Bacteriophage Φ29 is a complex-shaped, double-stranded DNA virus that infects Bacillus subtilis . Mature Φ29 particles contain six major structural proteins which give rise to several distinctive features: a prolate-shaped head (gp8), fibers (gp8.5) which radiate from the head, a connector-collar region (gp10 and gp11), collar appendages (gp12*) and a tail (gp9). Although much is known about Φ29 biochemistry, genetics and assembly, relatively little is known about its detailed structure. Three-dimensional reconstructions of the collar demonstrated that it contains two structurally distinct features: an upper portion (proximal to the head) with 12-fold axial symmetry (gp10) and a lower protion with 6-fold symmetry (possibly both gp10 and gp11). The capsid is believed to be organized with two apical regions with trimeric aggregates of gp8 dimers arranged on a T=l icosahedral lattice separated by 10 additional trimers in the equatorial region. Φ29 proheads are assembly intermediates that contain only gp8, gp8.5, gp10 and the scaffolding protein (gp7) which is released upon DNA encapsidation.
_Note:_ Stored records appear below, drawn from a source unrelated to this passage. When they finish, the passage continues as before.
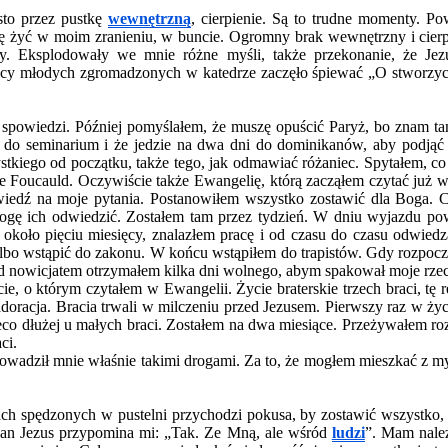
sto przez pustkę
wewnętrzną
, cierpienie. Są to trudne momenty. Pow
ę żyć w moim zranieniu, w buncie. Ogromny brak wewnętrzny i cierpie
y. Eksplodowały we mnie różne myśli, także przekonanie, że Je
ięcy młodych zgromadzonych w katedrze zaczęło śpiewać „O stworzyci
spowiedzi. Później pomyślałem, że muszę opuścić Paryż, bo znam tam
ić do seminarium i że jedzie na dwa dni do dominikanów, aby podją
iego od początku, także tego, jak odmawiać różaniec. Spytałem, co 
de Foucauld. Oczywiście także Ewangelię, którą zacząłem czytać już w
wiedź na moje pytania. Postanowiłem wszystko zostawić dla Boga. Cz
ogę ich odwiedzić. Zostałem tam przez tydzień. W dniu wyjazdu pow
koło pięciu miesięcy, znalazłem pracę i od czasu do czasu odwiedzał
albo wstąpić do zakonu. W końcu wstąpiłem do trapistów. Gdy rozpocz
rzed nowicjatem otrzymałem kilka dni wolnego, abym spakował moje rz
e, o którym czytałem w Ewangelii. Życie braterskie trzech braci, tę 
oracja. Bracia trwali w milczeniu przed Jezusem. Pierwszy raz w życ
ieco dłużej u małych braci. Zostałem na dwa miesiące. Przeżywałem ro
ci.
rowadził mnie właśnie takimi drogami. Za to, że mogłem mieszkać z m
iach spędzonych w pustelni przychodzi pokusa, by zostawić wszystko,
y Pan Jezus przypomina mi: „Tak. Ze Mną, ale wśród
ludzi
”. Mam należ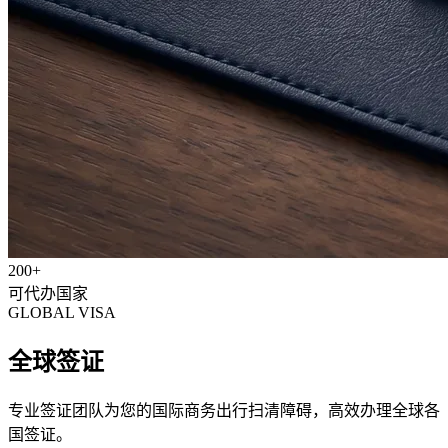
200+
可代办国家
GLOBAL VISA
全球签证
专业签证团队为您的国际商务出行扫清障碍，高效办理全球各
国签证。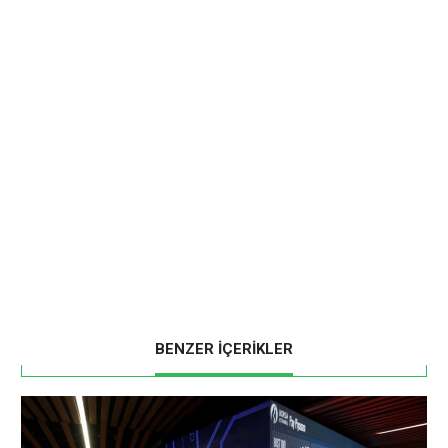
BENZER İÇERİKLER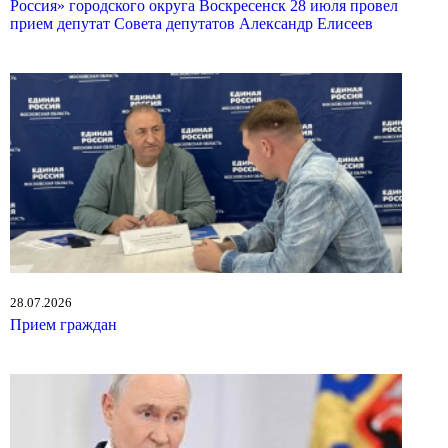
Россия» городского округа Воскресенск 28 июля провел
прием депутат Совета депутатов Александр Елисеев
28.07.2026
Прием граждан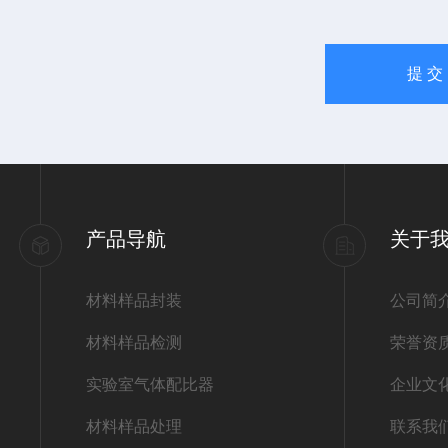
产品导航
关于
材料样品封装
公司简
材料样品检测
荣誉资
实验室气体配比器
企业文
材料样品处理
联系我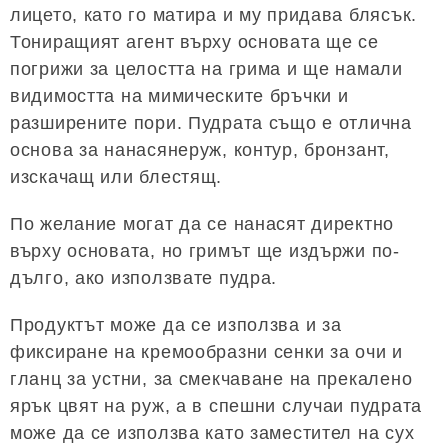
лицето, като го матира и му придава блясък.
Тониращият агент върху основата ще се
погрижи за целостта на грима и ще намали
видимостта на мимическите бръчки и
разширените пори. Пудрата също е отлична
основа за нанасянеруж, контур, бронзант,
изскачащ или блестящ.
По желание могат да се нанасят директно
върху основата, но гримът ще издържи по-
дълго, ако използвате пудра.
Продуктът може да се използва и за
фиксиране на кремообразни сенки за очи и
гланц за устни, за смекчаване на прекалено
ярък цвят на руж, а в спешни случаи пудрата
може да се използва като заместител на сух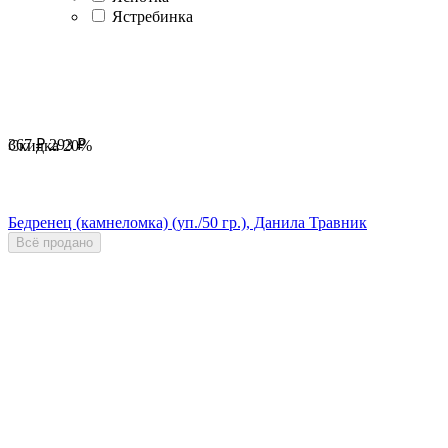
Ястребинка
367
₽
293
₽
Скидка
20%
Бедренец (камнеломка) (уп./50 гр.), Данила Травник
Всё продано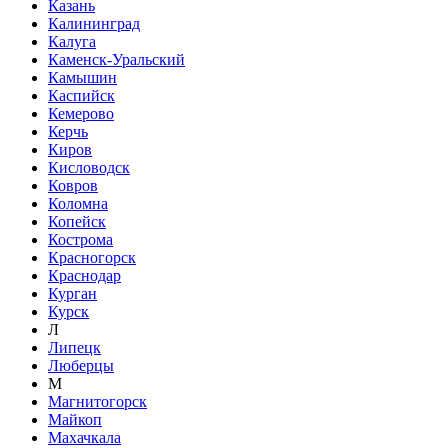
Казань
Калининград
Калуга
Каменск-Уральский
Камышин
Каспийск
Кемерово
Керчь
Киров
Кисловодск
Ковров
Коломна
Копейск
Кострома
Красногорск
Краснодар
Курган
Курск
Л
Липецк
Люберцы
М
Магнитогорск
Майкоп
Махачкала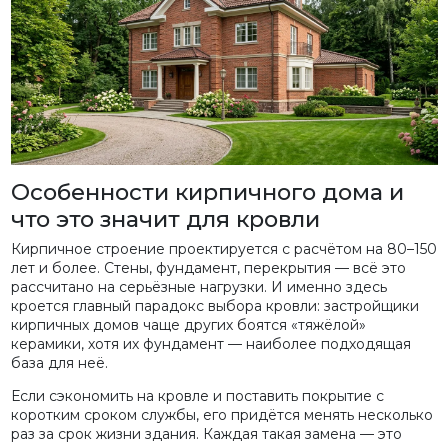
Особенности кирпичного дома и
что это значит для кровли
Кирпичное строение проектируется с расчётом на 80–150
лет и более. Стены, фундамент, перекрытия — всё это
рассчитано на серьёзные нагрузки. И именно здесь
кроется главный парадокс выбора кровли: застройщики
кирпичных домов чаще других боятся «тяжёлой»
керамики, хотя их фундамент — наиболее подходящая
база для неё.
Если сэкономить на кровле и поставить покрытие с
коротким сроком службы, его придётся менять несколько
раз за срок жизни здания. Каждая такая замена — это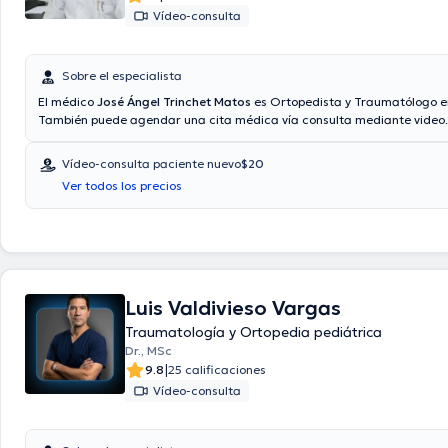
Vídeo-consulta
Sobre el especialista
El médico
José Ángel Trinchet Matos
es Ortopedista y Traumatólogo e
También puede agendar una cita médica vía consulta mediante video
tales como Consulta privada, Vía reembolso con cualquier asegurador
aceptadas. El precio de la consulta con el doctor José Ángel Trinchet 
Vídeo-consulta paciente nuevo
$20
$20.
Ver todos los precios
Luis Valdivieso Vargas
Traumatología y Ortopedia pediátrica
Dr., MSc
|
9.8
25 calificaciones
Vídeo-consulta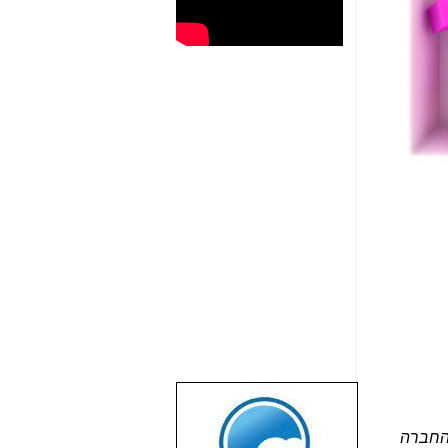
שבוע טוב לכל
הגולשים באשר
מירס תקשורת בע"מ) לספק שירותי דור 3, פנתה החברה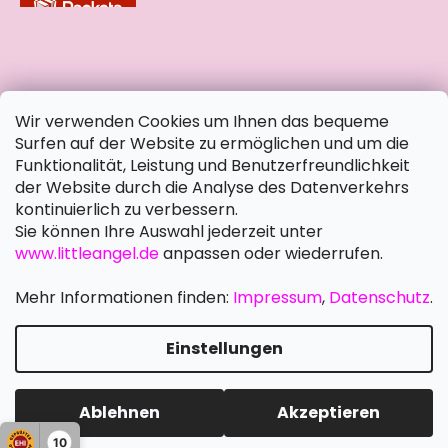
soziale Netzwerke
Wir verwenden Cookies um Ihnen das bequeme
Surfen auf der Website zu ermöglichen und um die
Funktionalität, Leistung und Benutzerfreundlichkeit
der Website durch die Analyse des Datenverkehrs
kontinuierlich zu verbessern.
Sie können Ihre Auswahl jederzeit unter
www.littleangel.de
anpassen oder wiederrufen.
Mehr Informationen finden:
Impressum
,
Datenschutz
.
Einstellungen
Erstellt von Shoptet Premium
Copyright 2026
Little Angel DE
. Alle Rechte vorbehalten.
Ablehnen
Akzeptieren
Cookie-Einstellungen ändern
Schreiben Sie uns
10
We have imaged Φ29 with conventional negative-staining and the recently developed cryo-microscopy techniques with the goal of examining the structural basis for Φ29 morphogenesis.Vitrified Φ29 proheads display distinct outlines with one end pointed and the other somewhat flattened and they often orient with their long axes in the plane of the vitreous water (Fig. 1). Occasional end-on views with a circular profile are also observed. Proheads show a tendency to associate in pairs with the closest contact between the flattened ends (Fig. 1, arrow-head). Longer morphological variants are also occassionally observed (Fig. 1, arrow). The morphology of proheads is dramatically distorted in negative-stain preparations indicating significantly poorer preservation using this technique (Fig. 2). Proheads are also permeable to stain.